Hank is next in the car. We want to call him in for fuel. Brett and I are waiting near the pits for him but he never shows. Finally we see him on the flatbed. He’d had a wheel fall off. A spacer failed and the front left wheel went its own way just before turn 7. The arrival of the flatbed and stricken car draws a crowd, everybody snapping cell phone pictures. Hank looks a bit forlorn sitting in the car.

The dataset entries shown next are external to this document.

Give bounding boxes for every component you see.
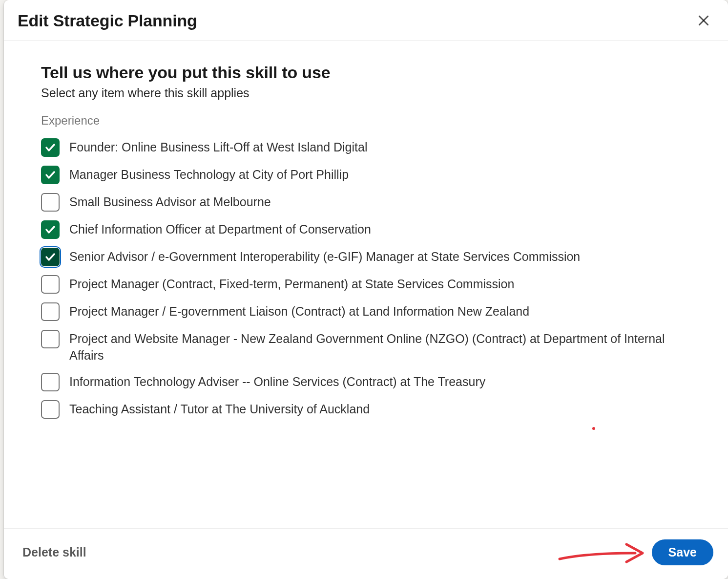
checkbox[interactable] [41, 275, 60, 294]
checkbox[interactable] [41, 373, 60, 391]
modal-body: Tell us where you put this skill to use … [4, 41, 728, 528]
experience-checkbox-row[interactable]: Information Technology Adviser -- Online… [41, 373, 691, 391]
checkbox-label: Project Manager (Contract, Fixed-term, P… [69, 275, 514, 293]
checkbox-label: Founder: Online Business Lift-Off at Wes… [69, 138, 367, 156]
delete-skill-link[interactable]: Delete skill [22, 545, 86, 559]
experience-checkbox-row[interactable]: Small Business Advisor at Melbourne [41, 193, 691, 212]
checkbox-label: Senior Advisor / e-Government Interopera… [69, 248, 580, 265]
close-icon [696, 13, 711, 28]
section-heading: Tell us where you put this skill to use [41, 63, 691, 82]
experience-checkbox-row[interactable]: Founder: Online Business Lift-Off at Wes… [41, 138, 691, 157]
checkbox-label: Project and Website Manager - New Zealan… [69, 330, 691, 364]
modal-footer: Delete skill Save [4, 528, 728, 579]
experience-checkbox-row[interactable]: Project Manager / E-government Liaison (… [41, 302, 691, 321]
checkbox[interactable] [41, 248, 60, 266]
experience-checkbox-row[interactable]: Manager Business Technology at City of P… [41, 166, 691, 184]
experience-checkbox-row[interactable]: Project and Website Manager - New Zealan… [41, 330, 691, 364]
close-button[interactable] [693, 10, 714, 31]
checkbox[interactable] [41, 166, 60, 184]
modal-header: Edit Strategic Planning [4, 0, 728, 41]
check-icon [44, 251, 56, 263]
checkbox[interactable] [41, 220, 60, 239]
experience-checkbox-row[interactable]: Senior Advisor / e-Government Interopera… [41, 248, 691, 266]
check-icon [44, 224, 56, 236]
experience-checkbox-row[interactable]: Project Manager (Contract, Fixed-term, P… [41, 275, 691, 294]
checkbox-label: Chief Information Officer at Department … [69, 220, 371, 238]
edit-skill-modal: Edit Strategic Planning Tell us where yo… [4, 0, 728, 579]
check-icon [44, 142, 56, 153]
checkbox[interactable] [41, 302, 60, 321]
checkbox[interactable] [41, 138, 60, 157]
modal-title: Edit Strategic Planning [18, 11, 197, 30]
experience-checkbox-row[interactable]: Teaching Assistant / Tutor at The Univer… [41, 400, 691, 419]
checkbox-label: Information Technology Adviser -- Online… [69, 373, 485, 390]
checkbox[interactable] [41, 193, 60, 212]
checkbox[interactable] [41, 400, 60, 419]
save-button[interactable]: Save [652, 539, 713, 565]
checkbox-label: Small Business Advisor at Melbourne [69, 193, 271, 211]
check-icon [44, 169, 56, 181]
checkbox-label: Manager Business Technology at City of P… [69, 166, 349, 183]
category-label: Experience [41, 114, 691, 128]
experience-checkbox-row[interactable]: Chief Information Officer at Department … [41, 220, 691, 239]
experience-list: Founder: Online Business Lift-Off at Wes… [41, 138, 691, 419]
arrow-annotation-icon [557, 539, 650, 569]
checkbox[interactable] [41, 330, 60, 348]
section-subheading: Select any item where this skill applies [41, 86, 691, 100]
checkbox-label: Teaching Assistant / Tutor at The Univer… [69, 400, 370, 418]
checkbox-label: Project Manager / E-government Liaison (… [69, 302, 529, 320]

Hank in the stricken car draws a crowd

One of the teams nearby loans us a wheel that fits. After an hour to effect repairs, the car is back on the track with Brett behind the wheel. He gets called in because of a report that we’re leaking fuel. The LeMons guys can’t smell gas, so it’s not us. Brett thinks it’s the multi-colored 5 series BMW (which turns out to be the car driven by John F, one of my Lotus friends). Brett goes back out. I hang around the LeMons guys, curious to see what they’re doing. One looks at me: “Are you with the 5 car?” Yes. “Go to race control and watch the video to see where your wheel went.” I do. Glen tells me we can retrieve it with a truck after the track goes cold.

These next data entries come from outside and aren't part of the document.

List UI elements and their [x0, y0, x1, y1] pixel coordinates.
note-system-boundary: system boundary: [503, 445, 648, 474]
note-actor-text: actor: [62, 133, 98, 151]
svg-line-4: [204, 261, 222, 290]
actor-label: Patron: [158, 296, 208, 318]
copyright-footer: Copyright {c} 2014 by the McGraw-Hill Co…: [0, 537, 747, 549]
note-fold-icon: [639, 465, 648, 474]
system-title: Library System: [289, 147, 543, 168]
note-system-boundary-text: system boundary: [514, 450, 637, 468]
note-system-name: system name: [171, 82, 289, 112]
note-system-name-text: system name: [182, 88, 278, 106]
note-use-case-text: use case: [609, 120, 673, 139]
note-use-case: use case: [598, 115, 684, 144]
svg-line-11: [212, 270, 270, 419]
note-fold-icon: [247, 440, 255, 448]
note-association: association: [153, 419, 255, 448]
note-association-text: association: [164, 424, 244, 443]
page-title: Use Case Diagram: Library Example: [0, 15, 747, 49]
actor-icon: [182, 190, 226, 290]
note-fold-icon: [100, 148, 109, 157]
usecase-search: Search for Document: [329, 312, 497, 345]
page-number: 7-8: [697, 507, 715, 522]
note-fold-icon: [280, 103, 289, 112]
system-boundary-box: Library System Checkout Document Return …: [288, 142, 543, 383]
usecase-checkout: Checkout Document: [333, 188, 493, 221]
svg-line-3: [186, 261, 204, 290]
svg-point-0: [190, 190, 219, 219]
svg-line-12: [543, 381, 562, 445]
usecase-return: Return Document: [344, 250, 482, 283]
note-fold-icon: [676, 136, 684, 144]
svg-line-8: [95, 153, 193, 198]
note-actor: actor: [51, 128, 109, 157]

Brett stays out for the rest of the day (about another hour). A few minutes before the checkered flag we see him coming back being pushed by Glen on his quad. Brett ran it out of gas and ran it out of brakes.

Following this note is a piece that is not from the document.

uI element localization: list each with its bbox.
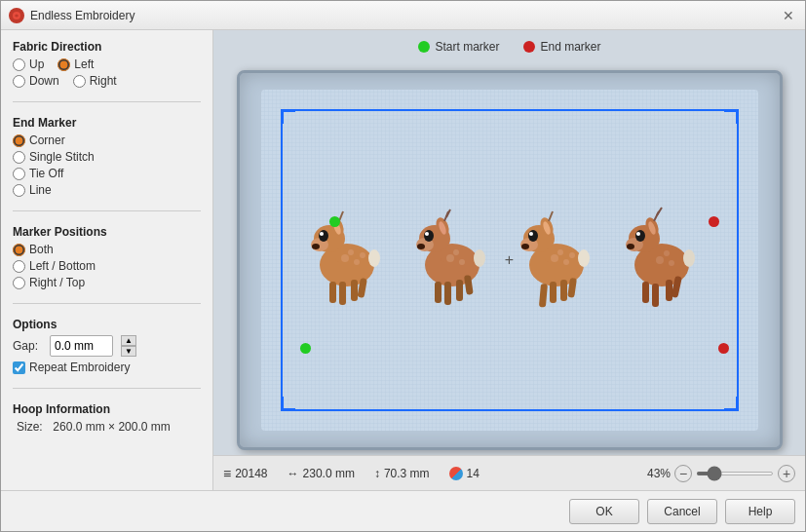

We go looking for Glen to get permission to take a truck out for the tire. Can’t find him. We ask the LeMons guys where Glen is so we can get his clearance to go retrieve our wheel. They say no motorized vehicles are allowed on the track without Glen’s permission and are a miffed that we’re even looking to bother Glen. So we have to walk out with a wagon to get it. I borrow a wagon from the team next to us in the garage and we go searching. Aaron and James ride bikes, I drag the wagon. On the track, rolling the wagon behind me, my inner six-year-old wants to jump in the wagon and go sailing down the hill. I resist the temptation.

Glen is out sweeping the track. He stops and we talk. “I thought you were going to take a truck out to find your wheel.” LeMons guys said we couldn’t, and didn’t seem to like us looking for you.

We spend 20 minutes searching before we find it. I’m wearing shorts, traipsing through waist-high weeds and thistle. I get a bunch of burrs in my socks and later learn I got about twenty mosquito bites. Aaron and James ride back to the paddock and I trudge along pulling the wagon, chatting with a group of guys out walking the track.

Retrieving the missing wheel

Back in the paddock, they’re replacing the brake pads and fluid. I worked the brake during the flush, which is about the limit of my technical expertise. Brakes flushed, I ask Brett “would you be upset if I asked to leave now?” I get permission. It’s 9pm.

When I get home and start copying the video files to the hard drive, I discover that the gasoline has damaged the plastic on the housing for the newer GoPro. I’ll need to get it replaced before I go to Road America.